» **Work to be completed**: Search the data for "Tupperware". Each line containing it is to be copied.
━━━━━━━━━━━━━━━━━━━━
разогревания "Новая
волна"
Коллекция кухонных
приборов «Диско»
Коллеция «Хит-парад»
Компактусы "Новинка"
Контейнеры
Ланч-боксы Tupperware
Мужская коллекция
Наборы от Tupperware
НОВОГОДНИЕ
━━━━━━━━━━━━━━━━━━━━
» **Exercise result**:
Ланч-боксы Tupperware
Наборы от Tupperware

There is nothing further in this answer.